Both "direct" and "mmap-ed" IO are techniques that permit the data to be DMA-ed directly from the lower level (adapter) driver into the user application (vice versa for write operations). Both techniques result in faster speed, smaller latencies and lower CPU utilization but come at the expense of complexity (as always). For example the Linux kernel must not attempt to swap out pages in a user application that a SCSI adapter is busy DMA-ing data into.
Direct IO uses the kiobuf mechanism [see the Linux Device Drivers book] to manipulate memory allocated within the user space so that a lower level (adapter) driver can DMA directly to or from that user space memory. Since the user can give a different data buffer to each SCSI command passed through the sg interface then the kiobuf mechanism needs to setup its structures (and undo that setup) for each SCSI command. [17] Direct IO is available as an option in sg 3.1.18 (before that the sg driver needed to be recompiled with an altered define). Direct IO support is designed in such a way that if it is requested and cannot be performed then the command will still be performed using indirect IO. If direct IO is requested and has been performed then the SG_INFO_DIRECT_IO bit will be set in the 'info' member of the sg_io_hdr_t control structure after the request has been completed. Direct IO is not supported on ISA SCSI adapters since they only can address a 24 bit address space.
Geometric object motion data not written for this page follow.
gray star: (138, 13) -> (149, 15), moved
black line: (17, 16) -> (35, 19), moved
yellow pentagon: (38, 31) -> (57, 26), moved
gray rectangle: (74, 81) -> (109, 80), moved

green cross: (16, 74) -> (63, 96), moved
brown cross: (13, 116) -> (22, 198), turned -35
One limit on direct IO is that sg_io_hdr_t::iovec_count==0. So the user cannot (currently) use application level scatter gather and direct IO on the same request.
For direct IO to be worthwhile, a reasonable amount of data should be requested for data transfer. For transfers less than 8 KByte it is probably not worth the trouble. On the other hand "locking down" a multiple 512 KB blocks of data for direct IO could adversely impact overall system performance. Remember that for the duration of a direct IO request, the data transfer buffer is mapped to a fixed memory location and locked in such a way that it won't be swapped out. This can "cramp the style" of the kernel if it is overdone.
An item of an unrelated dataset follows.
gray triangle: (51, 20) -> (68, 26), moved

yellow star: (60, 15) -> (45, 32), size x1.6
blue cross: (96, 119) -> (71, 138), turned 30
Prior to sg 3.1.18 the direct IO code was commented out with the "SG_ALLOW_DIO" define. In sg 3.1.18 (available for lk 2.4.2 and later) the direct IO code is active but is defaulted off by a run time value. This value can be accessed via the "proc" file system at /proc/scsi/sg/allow_dio . Direct IO is enabled when a user with root permissions writes "1" to that file: echo 1 > /proc/scsi/sg/allow_dio . If SG_FLAG_DIRECT_IO is set in sg_io_hdr::flags but /proc/scsi/sg/allow_dio holds "0" then indirect IO will be performed (and this is indicated by ((sg_io_hdr::info & SG_INFO_DIRECT_IO_MASK) == SG_INFO_INDIRECT_IO) after the request is completed).
Memory-mapped IO takes a different approach from direct IO to removing the extra data copy performed by normal ("indirect") IO. With mmap-ed IO the application calls the mmap() system call to memory map sg's reserved buffer. The sg driver maintains one reserved buffer per file descriptor. The default size of the reserved buffer is 32 KB and it can be changed with the ioctl(SG_SET_RESERVED_SIZE). The mmap() system call only needs to be called once prior [18] to doing mmap-ed IO. For more details on the mmap() see Section 7.6. An application indicates that it wants mmap-ed on a SCSI request by setting the SG_FLAG_MMAP_IO value in 'flags'.
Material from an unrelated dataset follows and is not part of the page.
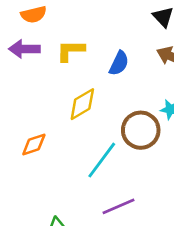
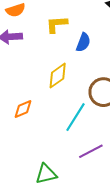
yellow L-shape: (71, 51) -> (57, 24), moved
Since there is only reserved buffer per sg file descriptor then only one mmap-ed IO command can be active at one time. In order to perform command queuing with mmap-ed IO, an application will need to open() multiple file descriptors to the same SCSI device. With mmap-ed IO the various status values and the sense buffer (if required) are conveyed back to an application in the same fashion as normal ("indirect") IO.
Mmap-ed has very low per command latency since the reserved buffer mapping only needs to be done once per file descriptor. Also the reserved buffer is set up by the sg driver to aid the efficient construction of the internal scatter gather list used by the lower level (adapter) driver for DMA purposes. This tends to be more efficient than the user memory that direct IO requires the sg driver to process into an internal scatter gather list. So on both these counts, mmap-ed IO has the edge over direct IO.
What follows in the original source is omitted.